Given the current climate, the last thing most of us want to think about is another disaster, but we can’t afford not to. Working from home is “flattening the curve” but it cannot prevent the multitude of natural and man-made misfortunes that can strike down a network. Network downtime is extremely expensive under normal circumstances. According to Gartner, one minute of downtime is equivalent to $5,600 or $93.333 per second.
According to recent data, almost seven out of 10 knowledge workers are working from home right now, magnifying the importance of network uptime. Companies are focused on keeping their employees on the payroll and serving customers, budgets are stretched, significant downtime can damage the business and likely cost someone like a CTO their job.
To mitigate this, many savvy businesses are moving to the cloud for enhanced redundancy, reliability, and improved uptime. While this is a smart move, it’s important to recognize that not all clouds are created equal.
How Many 9s Do You Need?
There are two basic cloud architectures for disaster recovery, active-active which can deliver >99.999% uptime and active-passive architecture which struggles to offer 99.99% uptime. When I was in school, 99.99% was a fantastic grade. However, in terms of business uptime, the difference between four 9’s of reliability and five 9s could be millions in revenue and untold losses in brand reputation and customer loyalty.
In this article, we’ll explore the basic how-tos and the benefits of implementing an active-active cloud architecture. In short, we’ll look at an architecture that helps prevent disasters rather than recover from them. Keep in mind that this is one piece of the puzzle when it comes to deploying a complete disaster recovery plan. Nothing is fail-safe so no matter how robust your architecture is or how well you’ve planned for disasters, you still may have to recover from one. It’s a good practice to have your team run disaster recovery drills at least once a quarter.
When Disaster Strikes
We often take for granted our data is available to us at all times, via our iPhone for example. Everything is available to us from the cloud but there is a datacenter somewhere that is hosting and mirroring that data. What happens when a natural disaster strikes and the datacenter housing that data is affected by a flood or a tornado? In these cases, you could lose all your information including data, photos, videos, emails, etc.
Now think of this in a business sense. Would you be able to complete your job without access to all that data and content on your laptop? It’s crucial to have at least two redundant data centers available in completely different locations in the case of a disaster so you can continue to remain productive and get work done without any downtime. This can be achieved by implementing an active-active cloud architecture.
Active-Active vs. Active-Passive Architecture
Most clouds do have redundancy so when one datacenter goes down (in the case of a natural disaster for example), you can still access the mirrored datacenter to stay productive. However, these connections are usually passive, meaning someone has to manually move all users to the alternate site, which causes more downtime for the customer. In the case of an active-active architecture, both sites are active-active – this means if one site goes down, users are automatically moved to the other site without any downtime.

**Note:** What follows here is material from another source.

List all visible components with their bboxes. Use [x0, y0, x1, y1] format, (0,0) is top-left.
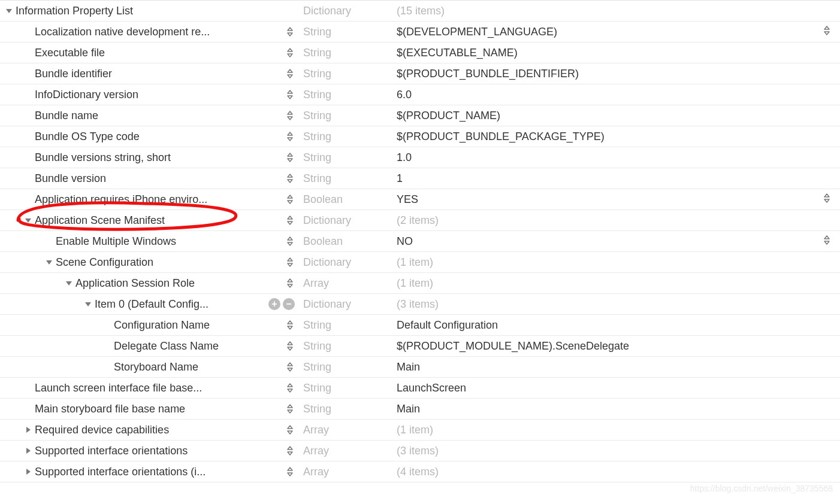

This is a much more modern approach, where the network is self-healing and self-monitoring without the need for manual attention. An active-active is also a mobile solution where users can stay online and productive without experiencing the latency associated with accessing datacenters around the world. When customers travel, they are automatically connected to the nearest healthy datacenter for a seamless experience.
An active-active architecture also affects the recovery time objective (RTO), which is a targeted duration of time a defined service level must be restored after a disaster or disruption – as well as the recovery point objective (RPO), which is the maximum amount of time data may be lost in the event of an incident. In an active-active scenario, both metrics are eliminated completely, as both will equal zero seconds, meaning any time or data loss after an incident or a disruption is eliminated and end-users will be unaffected.
Steps to Building an Active-Active Cloud Architecture
To build an active-active cloud architecture, you must create at least two physically separated networks that mirror each other. Then, implement content and data synchronization between the sites:
1. Data Replication
In any organization, there are large amounts of data being created constantly. Continuous access to this data is crucial for keeping the business up and running. Data Replication ensures redundancy and automatically reroutes users to the functioning network(s) if one site is down.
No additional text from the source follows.